For instance, a 96 year old World War Two veteran named Bob Barger is about to be awarded his college degree! Nearly seven decades after he sacrificed the standard agenda of youth to defend our country and our freedoms, he is fulfilling a lifelong dream.
It seems he had amassed enough college credit for an Associate's Degree prior to the war; but such degrees were not offered at the time. Now all of that is being honored and he is being awarded a degree. Kudos to him and everyone who helped to make this day possible for him! By the way, he jokes that he now wants to find a cushy job where he can play golf.
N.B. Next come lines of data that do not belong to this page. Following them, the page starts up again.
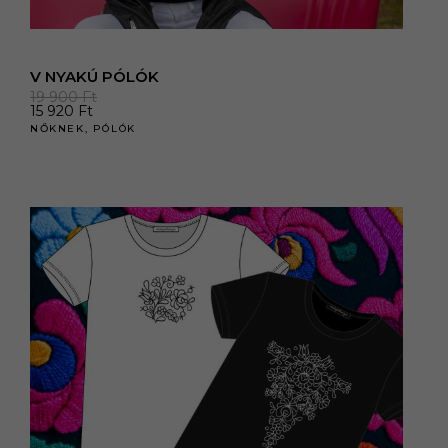
V NYAKÚ PÓLÓK
19 900
Ft
15 920
Ft
NŐKNEK
,
PÓLÓK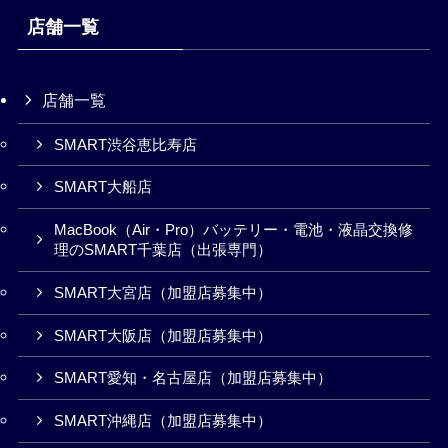
店舗一覧
店舗一覧
SMART渋谷恵比寿店
SMART大船店
MacBook（Air・Pro）バッテリー・電池・液晶交換修
理のSMART千葉店（出張専門）
SMART大宮店（加盟店募集中）
SMART大阪店（加盟店募集中）
SMART愛知・名古屋店（加盟店募集中）
SMART沖縄店（加盟店募集中）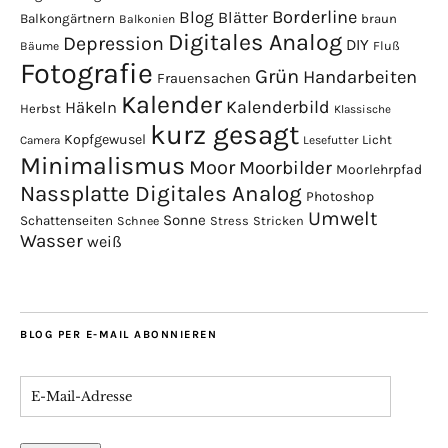
Borderline
Blog
Blätter
Balkongärtnern
braun
Balkonien
Digitales Analog
Depression
DIY
Fluß
Bäume
Fotografie
Grün
Handarbeiten
Frauensachen
Kalender
Kalenderbild
Häkeln
Herbst
Klassische
kurz gesagt
Kopfgewusel
Licht
Camera
Lesefutter
Minimalismus
Moor
Moorbilder
Moorlehrpfad
Nassplatte Digitales Analog
Photoshop
Umwelt
Sonne
Schattenseiten
Stress
Stricken
Schnee
Wasser
weiß
BLOG PER E-MAIL ABONNIEREN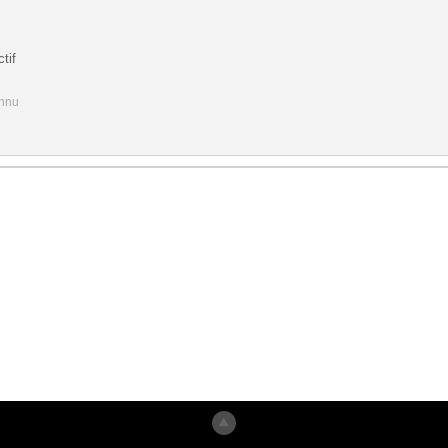
tif
onnu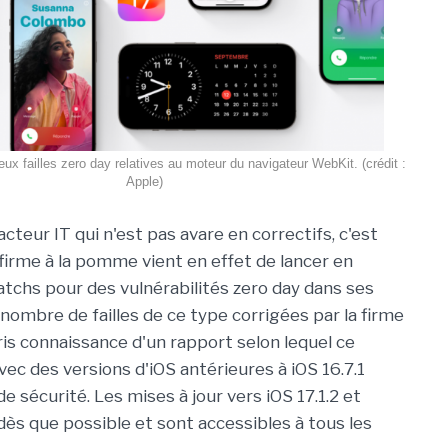
eux failles zero day relatives au moteur du navigateur WebKit. (crédit :
Apple)
 acteur IT qui n'est pas avare en correctifs, c'est
 firme à la pomme vient en effet de lancer en
tchs pour des vulnérabilités zero day dans ses
 nombre de failles de ce type corrigées par la firme
ris connaissance d'un rapport selon lequel ce
vec des versions d'iOS antérieures à iOS 16.7.1
de sécurité. Les mises à jour vers iOS 17.1.2 et
dès que possible et sont accessibles à tous les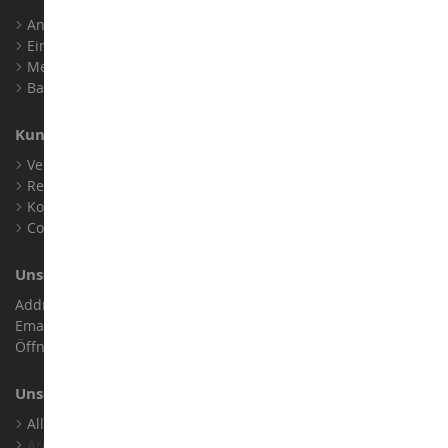
Anmelden
Ein Konto erstellen
Meine Treuepunkte
Barrierefreiheit: nicht konform
Kundensupport
Verkaufsbedingungen
Rechtliche Informationen
Kontakt
Cookies
Unser Geschäft
Address : ZA LE Chemin, 61800 Montsecret
Email :
info@collect-world.de
Öffnungszeiten: Montag bis Samstag / 9:00 bis 18:00 Uhr
Unsere Marken
Alle Unsere Marken Ansehen
Archiv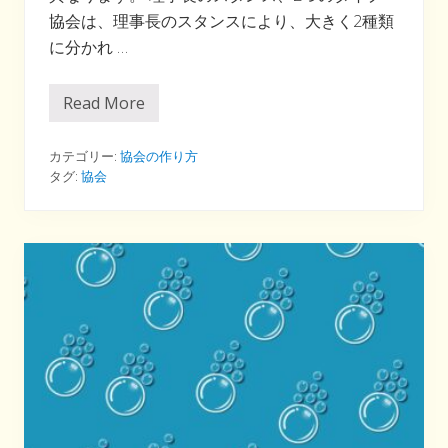
協会は、理事長のスタンスにより、大きく2種類
に分かれ …
Read More
理
事
長
の
カテゴリー:
協会の作り方
ス
タグ:
協会
タ
ン
ス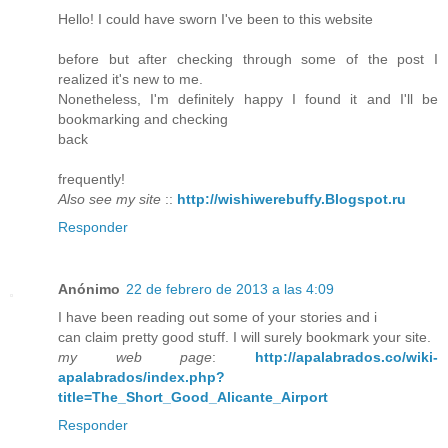
Hello! I could have sworn I've been to this website
before but after checking through some of the post I
realized it's new to me.
Nonetheless, I'm definitely happy I found it and I'll be
bookmarking and checking
back
frequently!
Also see my site
::
http://wishiwerebuffy.Blogspot.ru
Responder
Anónimo
22 de febrero de 2013 a las 4:09
I have been reading out some of your stories and i
can claim pretty good stuff. I will surely bookmark your site.
my web page
:
http://apalabrados.co/wiki-
apalabrados/index.php?
title=The_Short_Good_Alicante_Airport
Responder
Another headline announced that a 90 year old man named Herschel McGriff Sr. will be competing this Saturday in NASCAR’s K&N Pro Series West Race at Arizona’s Tucson Speedway. As he does, he will be making history as the oldest-known person ever to compete in a NASCAR race.
I especially like the way the article ends…
He’s got more planned after he finishes this race, in the race of life. “There’s still a few things I need to do yet… I figure I got another 10 years to go,” McGriff Sr. said. “I’ll get a lot done in the next 10 years.”
Once again, kudos to Mr. McGriff and those who support and affirm him. Like Mr. Barger above, here is a man who has chosen to stay passionate and actively set and pursue new goals each and every day that God has given him.
To be sure, this is due in large part to his own willingness to choose life. However, it is also due in part to the willingness of others to undergird him and sustain him in the pursuit of his dreams.
What a contrast to one last sobering headline in the news this week. According to the Washington Post, a lonely Chinese Senior Adult man with nowhere else to turn took out an ad this week and put himself up for adoption. The article states:
“Lonely old man in his 80s. Strong-bodied. Can shop, cook and take care of himself. No chronic illness. I retired from a scientific research institute in Tianjin, with a monthly pension of 6,000 RMB ($946) a month,” Han Zicheng wrote on a flyer last December, “I won’t go to a nursing home. My hope is that a kind-hearted person or family will adopt me, nourish me through old age and bury my body when I’m dead.”
The article went on to state that elderly Chinese people have traditionally been cared for by their kids and grandchildren. However, a combination of China’s one-child per family policy and the changing attitudes of younger people has led to tens of millions of older people like Han now finding themselves struggling without support.
As sad as that is, I could not help but reflect that one does not need to go to China to find precious seniors who have no one who seems to love or care for them. As hard as it is to admit, we can see the same thing right here in America.
It will always be appropriate for churches to set aside special times to emphasize and honor senior adults. But it will always be even more important for each of us as individuals to do this on a regular basis.
And part of what is required in honoring them is to undergird and support them, not only in their dreams and aspirations, but also in their ongoing everyday basic needs.
Even those with very little knowledge of the Bible and its contents are likely aware that the Scriptures tell us to honor our parents. While it is good that we have ample agencies and institutions designed to assist our seniors in the living of their lives, this does not absolve us of taking the initiative and assuming the responsibility to love and encourage them ourselves.
As God gives us that opportunity, may we be faithful to do so! And may we never reach the point that our seniors have to take out ads begging for someone to love and support them!